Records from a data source
== Segment start ==

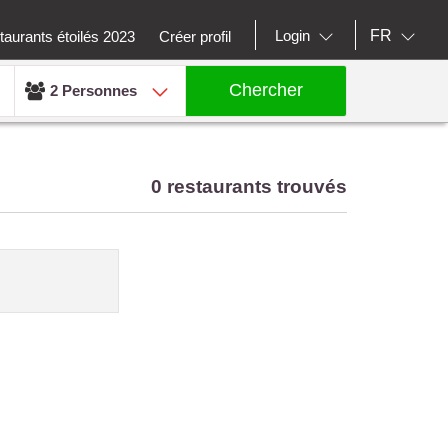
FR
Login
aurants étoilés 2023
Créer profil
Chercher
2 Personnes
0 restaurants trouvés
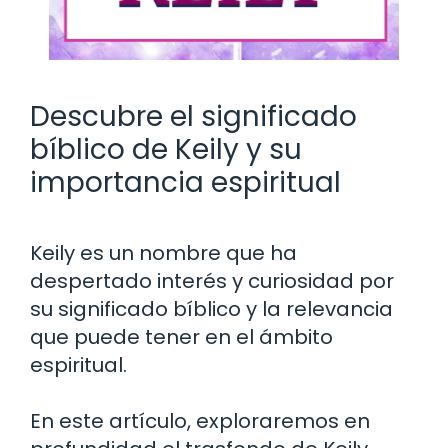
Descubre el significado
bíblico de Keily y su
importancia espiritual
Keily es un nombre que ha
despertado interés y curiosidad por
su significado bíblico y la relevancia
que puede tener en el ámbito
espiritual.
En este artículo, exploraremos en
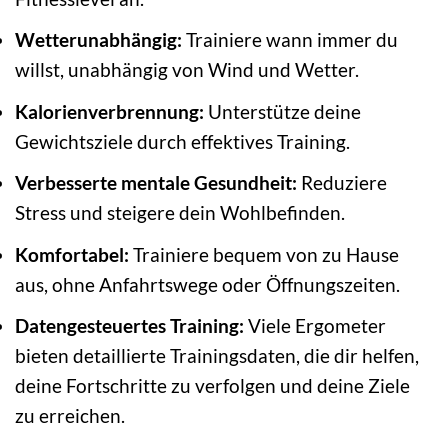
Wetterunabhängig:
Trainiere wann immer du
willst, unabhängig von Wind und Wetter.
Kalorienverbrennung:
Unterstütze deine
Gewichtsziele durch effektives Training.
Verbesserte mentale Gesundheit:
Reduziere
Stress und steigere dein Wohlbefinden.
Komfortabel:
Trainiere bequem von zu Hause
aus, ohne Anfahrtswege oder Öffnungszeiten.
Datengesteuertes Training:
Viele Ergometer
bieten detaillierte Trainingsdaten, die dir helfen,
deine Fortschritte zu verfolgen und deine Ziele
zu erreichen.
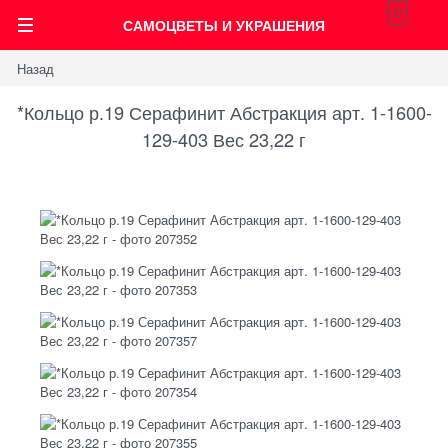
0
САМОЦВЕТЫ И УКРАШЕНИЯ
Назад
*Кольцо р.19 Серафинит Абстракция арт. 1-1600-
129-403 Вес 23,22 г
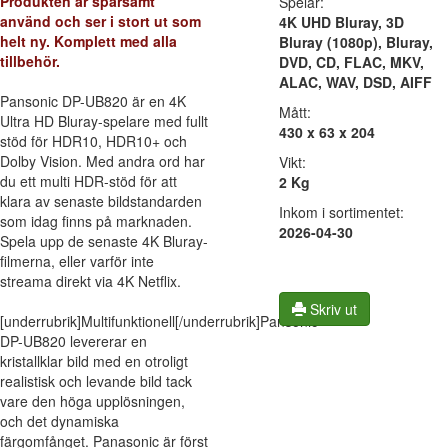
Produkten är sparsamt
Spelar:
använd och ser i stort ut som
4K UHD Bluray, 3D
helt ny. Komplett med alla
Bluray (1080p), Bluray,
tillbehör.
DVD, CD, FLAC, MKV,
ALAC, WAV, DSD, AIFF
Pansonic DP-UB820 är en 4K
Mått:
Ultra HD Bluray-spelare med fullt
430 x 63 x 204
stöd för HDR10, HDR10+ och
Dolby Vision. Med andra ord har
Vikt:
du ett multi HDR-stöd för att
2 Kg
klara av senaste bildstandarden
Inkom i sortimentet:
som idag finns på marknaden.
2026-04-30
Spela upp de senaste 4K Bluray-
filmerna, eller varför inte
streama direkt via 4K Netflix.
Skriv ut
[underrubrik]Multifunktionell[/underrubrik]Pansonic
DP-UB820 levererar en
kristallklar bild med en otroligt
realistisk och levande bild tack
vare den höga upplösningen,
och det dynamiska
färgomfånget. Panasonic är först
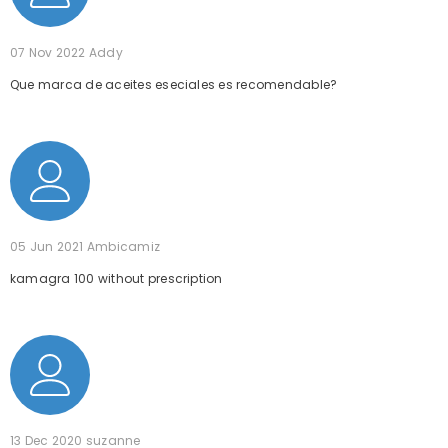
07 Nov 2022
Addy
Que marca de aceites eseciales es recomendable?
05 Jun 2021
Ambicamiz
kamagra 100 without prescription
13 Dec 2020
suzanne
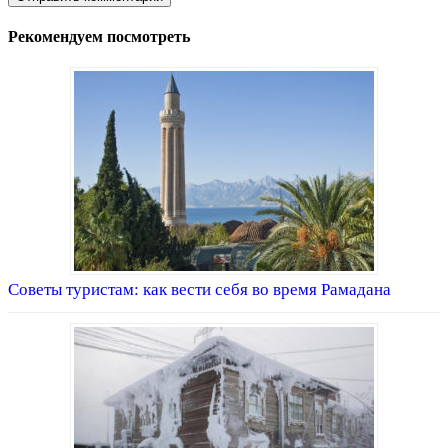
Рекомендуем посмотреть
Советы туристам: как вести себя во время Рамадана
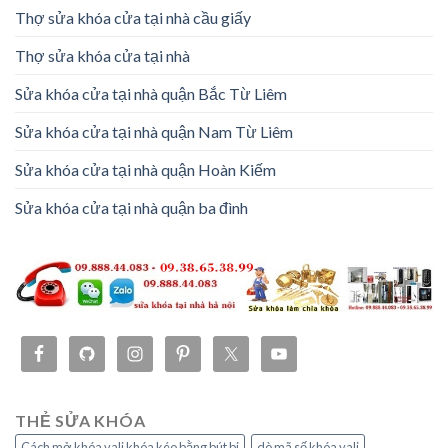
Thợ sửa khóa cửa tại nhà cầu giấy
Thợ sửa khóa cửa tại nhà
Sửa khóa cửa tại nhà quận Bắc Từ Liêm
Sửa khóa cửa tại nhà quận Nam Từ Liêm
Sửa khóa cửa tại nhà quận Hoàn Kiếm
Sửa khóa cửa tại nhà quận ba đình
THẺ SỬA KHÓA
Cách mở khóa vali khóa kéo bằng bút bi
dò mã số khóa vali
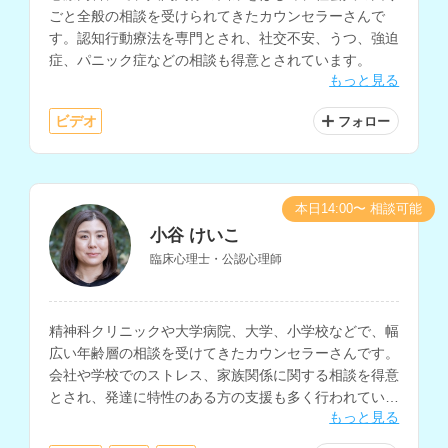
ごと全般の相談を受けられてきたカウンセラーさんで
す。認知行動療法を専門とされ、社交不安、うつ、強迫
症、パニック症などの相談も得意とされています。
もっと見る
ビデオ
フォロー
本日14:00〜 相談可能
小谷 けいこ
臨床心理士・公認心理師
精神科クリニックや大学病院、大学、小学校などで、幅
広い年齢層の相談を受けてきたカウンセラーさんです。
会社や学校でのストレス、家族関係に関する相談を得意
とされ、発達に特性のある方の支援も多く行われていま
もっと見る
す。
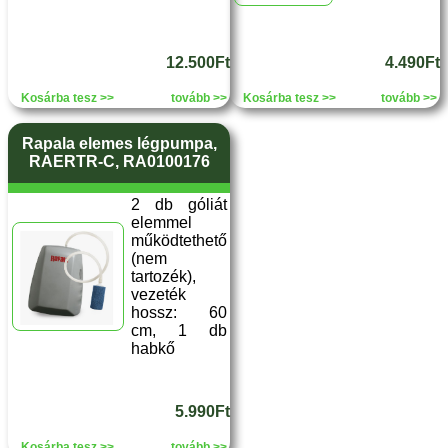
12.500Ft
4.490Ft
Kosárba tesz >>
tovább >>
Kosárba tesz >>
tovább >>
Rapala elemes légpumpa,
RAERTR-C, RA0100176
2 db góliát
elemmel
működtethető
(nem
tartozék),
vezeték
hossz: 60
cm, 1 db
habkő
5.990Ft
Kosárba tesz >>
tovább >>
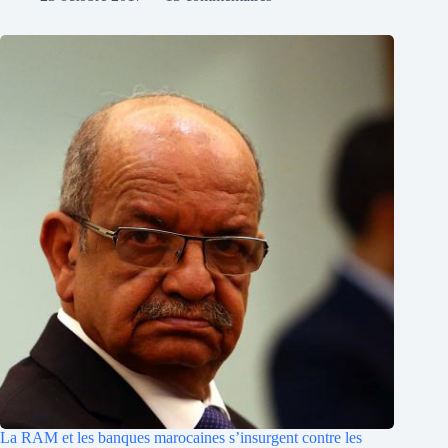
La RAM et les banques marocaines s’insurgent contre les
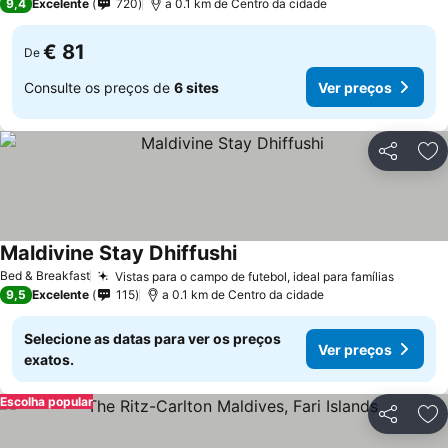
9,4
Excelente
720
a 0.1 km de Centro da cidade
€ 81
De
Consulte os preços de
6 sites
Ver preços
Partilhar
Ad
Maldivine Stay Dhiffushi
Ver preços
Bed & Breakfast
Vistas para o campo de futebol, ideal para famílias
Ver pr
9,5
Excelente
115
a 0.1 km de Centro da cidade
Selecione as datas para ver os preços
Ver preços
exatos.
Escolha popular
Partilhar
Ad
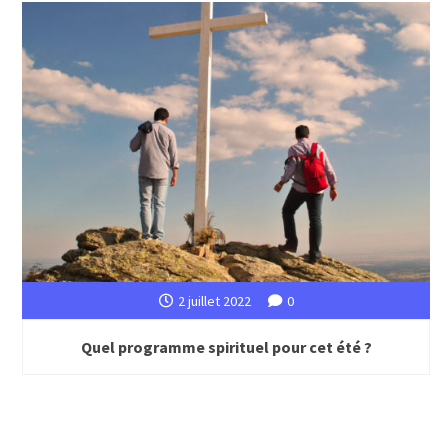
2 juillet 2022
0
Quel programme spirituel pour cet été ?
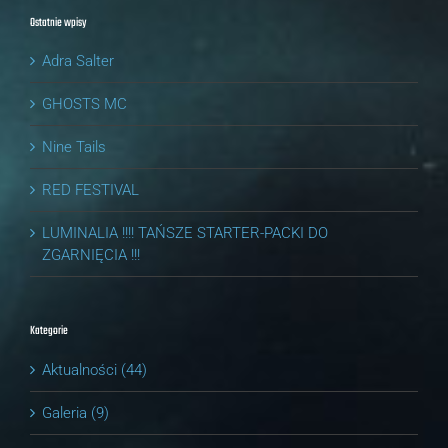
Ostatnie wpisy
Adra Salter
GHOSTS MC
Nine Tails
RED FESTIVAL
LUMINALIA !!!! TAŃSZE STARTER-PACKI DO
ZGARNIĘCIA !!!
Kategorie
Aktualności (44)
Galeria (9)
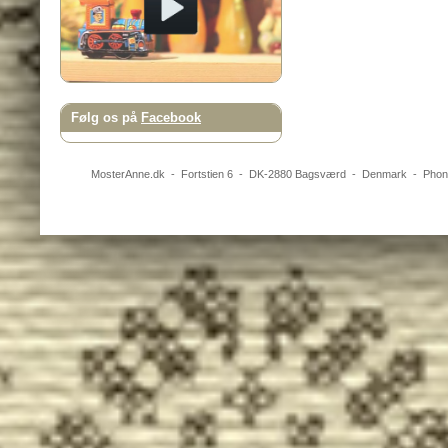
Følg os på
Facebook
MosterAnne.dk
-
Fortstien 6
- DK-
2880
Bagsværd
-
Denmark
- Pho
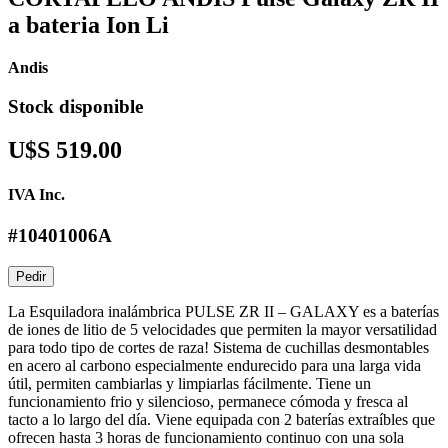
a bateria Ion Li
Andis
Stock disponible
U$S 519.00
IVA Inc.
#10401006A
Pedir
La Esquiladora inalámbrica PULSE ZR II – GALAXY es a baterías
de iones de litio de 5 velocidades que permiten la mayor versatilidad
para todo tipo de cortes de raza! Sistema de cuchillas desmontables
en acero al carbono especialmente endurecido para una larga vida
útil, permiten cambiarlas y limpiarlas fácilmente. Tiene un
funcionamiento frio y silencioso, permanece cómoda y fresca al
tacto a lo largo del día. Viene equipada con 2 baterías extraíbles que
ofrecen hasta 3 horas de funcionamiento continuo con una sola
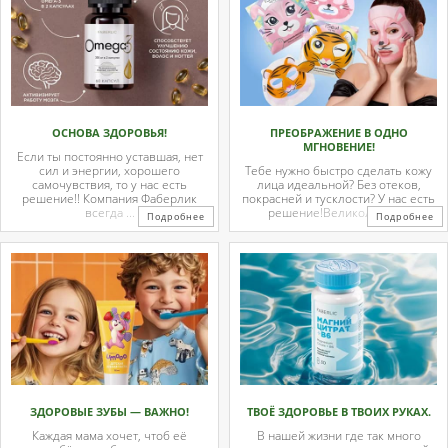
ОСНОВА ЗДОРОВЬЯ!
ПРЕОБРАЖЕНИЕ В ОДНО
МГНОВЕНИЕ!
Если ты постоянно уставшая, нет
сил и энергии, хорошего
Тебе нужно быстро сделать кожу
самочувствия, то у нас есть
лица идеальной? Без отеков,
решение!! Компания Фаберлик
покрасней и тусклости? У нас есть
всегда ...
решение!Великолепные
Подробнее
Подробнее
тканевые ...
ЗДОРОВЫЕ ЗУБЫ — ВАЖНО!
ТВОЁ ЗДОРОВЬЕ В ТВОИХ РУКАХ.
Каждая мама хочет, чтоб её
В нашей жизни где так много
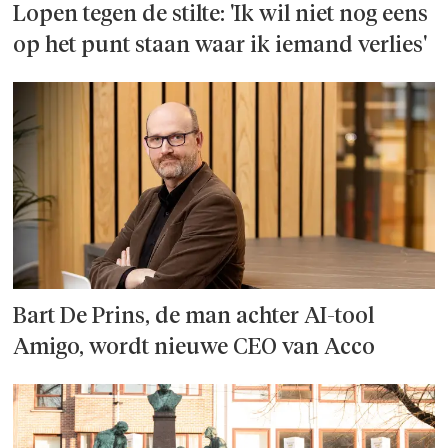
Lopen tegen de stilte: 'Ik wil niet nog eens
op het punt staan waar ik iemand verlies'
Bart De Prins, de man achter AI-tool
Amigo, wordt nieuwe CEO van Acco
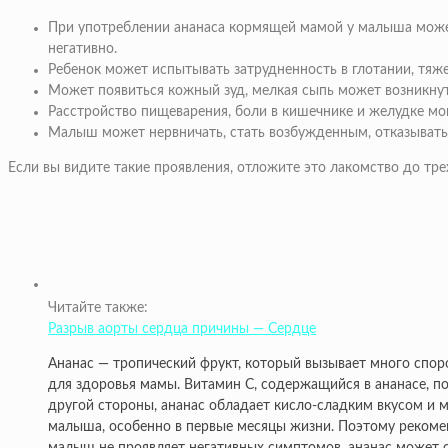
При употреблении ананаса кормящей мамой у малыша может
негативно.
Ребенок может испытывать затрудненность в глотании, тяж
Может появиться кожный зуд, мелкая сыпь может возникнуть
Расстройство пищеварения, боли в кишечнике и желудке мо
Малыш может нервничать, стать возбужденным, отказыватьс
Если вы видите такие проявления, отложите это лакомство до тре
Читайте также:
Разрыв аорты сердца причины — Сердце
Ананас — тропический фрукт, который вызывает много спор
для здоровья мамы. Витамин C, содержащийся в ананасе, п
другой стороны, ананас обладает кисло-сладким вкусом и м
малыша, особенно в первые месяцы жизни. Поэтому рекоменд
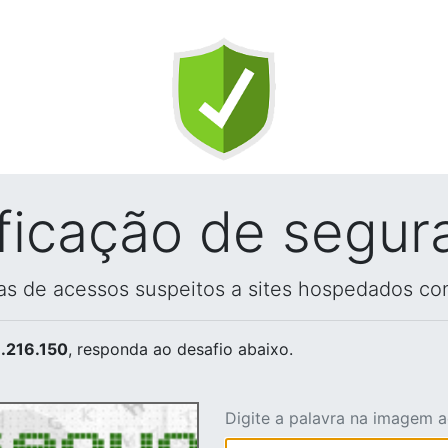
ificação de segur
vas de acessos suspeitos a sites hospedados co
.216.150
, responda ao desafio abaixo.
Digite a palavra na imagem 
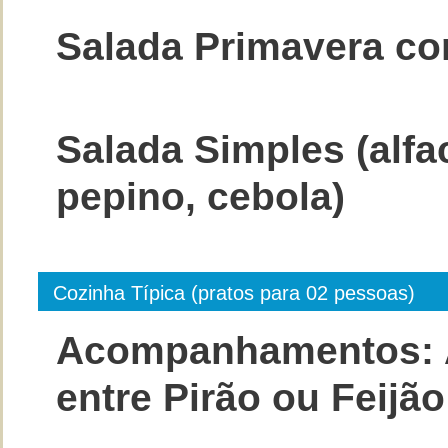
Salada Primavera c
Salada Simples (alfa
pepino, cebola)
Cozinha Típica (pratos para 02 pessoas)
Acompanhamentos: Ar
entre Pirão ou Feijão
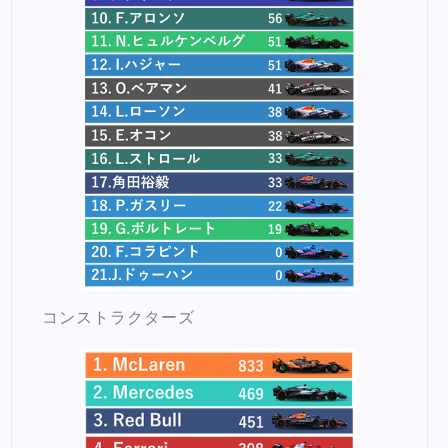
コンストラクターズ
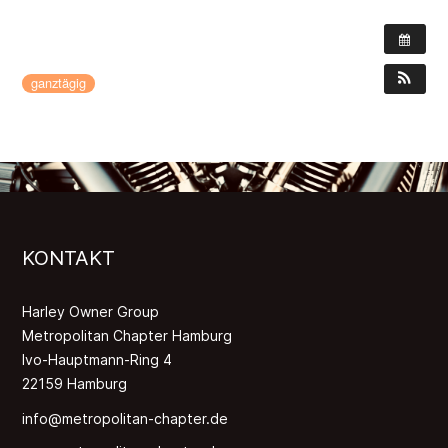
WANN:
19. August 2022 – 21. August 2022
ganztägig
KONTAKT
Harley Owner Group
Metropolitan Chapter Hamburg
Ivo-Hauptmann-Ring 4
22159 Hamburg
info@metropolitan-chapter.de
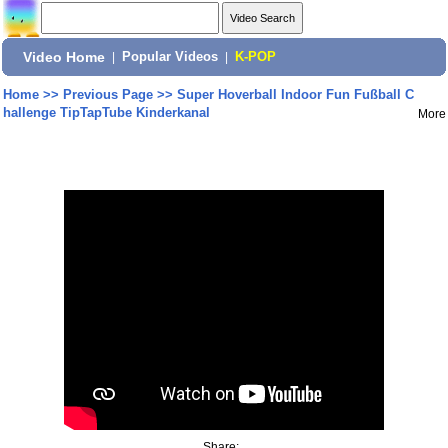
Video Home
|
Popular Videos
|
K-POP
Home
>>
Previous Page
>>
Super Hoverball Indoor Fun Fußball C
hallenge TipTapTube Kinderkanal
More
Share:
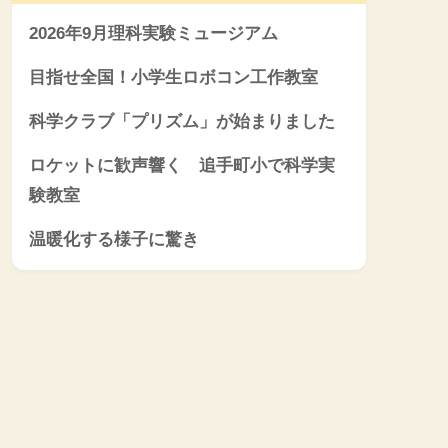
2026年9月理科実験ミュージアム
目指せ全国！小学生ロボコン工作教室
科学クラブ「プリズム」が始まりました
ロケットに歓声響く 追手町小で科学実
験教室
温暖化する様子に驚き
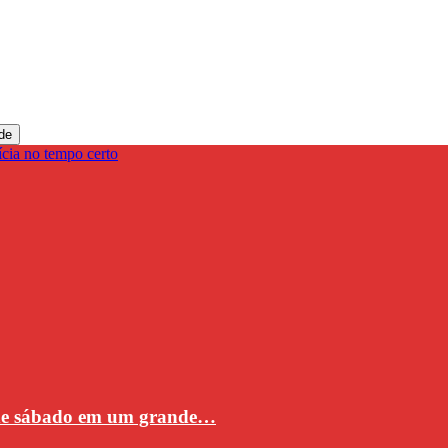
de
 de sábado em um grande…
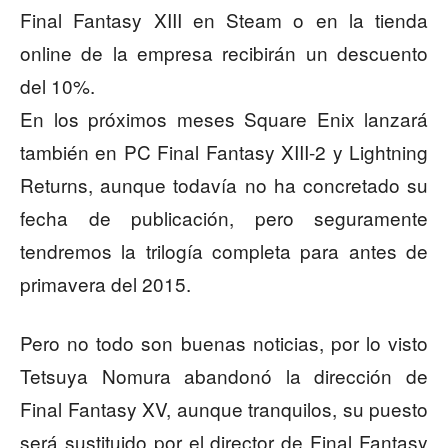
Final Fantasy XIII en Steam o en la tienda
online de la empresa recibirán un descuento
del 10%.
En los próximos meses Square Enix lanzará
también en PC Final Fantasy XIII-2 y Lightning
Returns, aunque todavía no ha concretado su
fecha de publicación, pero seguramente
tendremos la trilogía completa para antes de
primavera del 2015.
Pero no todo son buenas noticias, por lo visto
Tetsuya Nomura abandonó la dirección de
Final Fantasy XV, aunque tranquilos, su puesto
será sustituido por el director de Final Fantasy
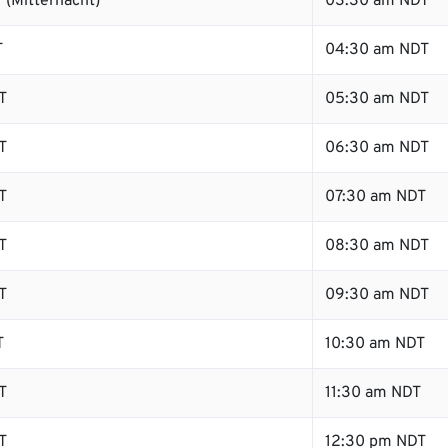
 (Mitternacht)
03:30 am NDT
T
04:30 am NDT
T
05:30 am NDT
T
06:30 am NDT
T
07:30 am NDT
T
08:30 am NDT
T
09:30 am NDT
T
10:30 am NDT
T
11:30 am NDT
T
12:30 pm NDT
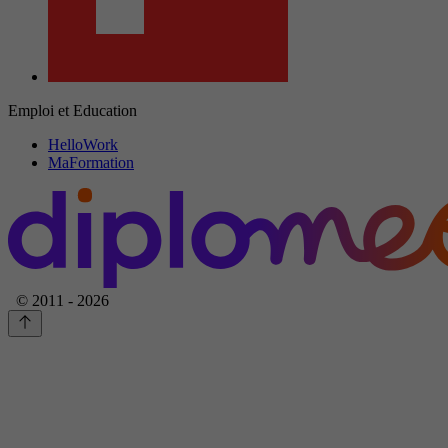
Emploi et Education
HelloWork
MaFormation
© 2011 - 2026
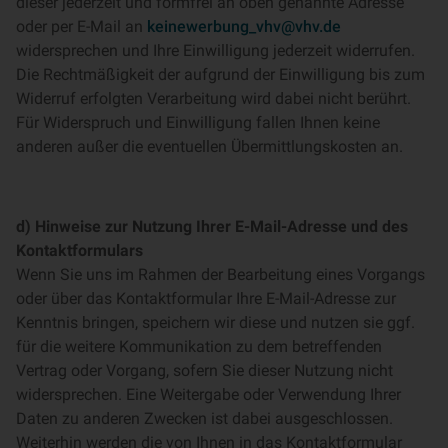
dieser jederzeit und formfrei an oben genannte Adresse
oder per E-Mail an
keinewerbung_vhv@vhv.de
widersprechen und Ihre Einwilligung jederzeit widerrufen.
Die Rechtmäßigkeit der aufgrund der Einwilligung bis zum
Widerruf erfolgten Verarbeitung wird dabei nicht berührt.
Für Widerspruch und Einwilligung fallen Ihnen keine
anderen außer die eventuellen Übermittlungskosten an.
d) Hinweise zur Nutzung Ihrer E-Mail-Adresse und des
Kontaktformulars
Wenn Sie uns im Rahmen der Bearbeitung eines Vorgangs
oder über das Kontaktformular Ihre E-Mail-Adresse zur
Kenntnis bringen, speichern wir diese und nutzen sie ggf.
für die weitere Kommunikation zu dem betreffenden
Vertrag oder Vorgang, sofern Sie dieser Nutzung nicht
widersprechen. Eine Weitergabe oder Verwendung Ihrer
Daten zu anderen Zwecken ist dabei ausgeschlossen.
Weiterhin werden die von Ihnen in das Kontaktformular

== Segment end ==

[Your objective]: Look above for the line with "Salada Primavera c" and the line with "fecha de publicación, pero seguramente"; set down those two lines and all lines between them exactly, without pictures and without anything else.

[Solution to this problem]:
Salada Primavera c
Salada Simples (alfa
pepino, cebola)
Cozinha Típica (pratos para 02 pessoas)
Acompanhamentos: Ar
entre Pirão ou Feijão
コンストラクターズ
WANN:
19. August 2022 – 21. August 2022
ganztägig
KONTAKT
Harley Owner Group
Metropolitan Chapter Hamburg
Ivo-Hauptmann-Ring 4
22159 Hamburg
info@metropolitan-chapter.de
Video Home
|
Popular Videos
|
K-POP
Home
>>
Previous Page
>>
Super Hoverball Indoor Fun Fußball C
hallenge TipTapTube Kinderkanal
More
Share:
2026年9月理科実験ミュージアム
目指せ全国！小学生ロボコン工作教室
科学クラブ「プリズム」が始まりました
ロケットに歓声響く 追手町小で科学実
験教室
温暖化する様子に驚き
de
 de sábado em um grande…
Final Fantasy XIII en Steam o en la tienda
online de la empresa recibirán un descuento
del 10%.
En los próximos meses Square Enix lanzará
también en PC Final Fantasy XIII-2 y Lightning
Returns, aunque todavía no ha concretado su
fecha de publicación, pero seguramente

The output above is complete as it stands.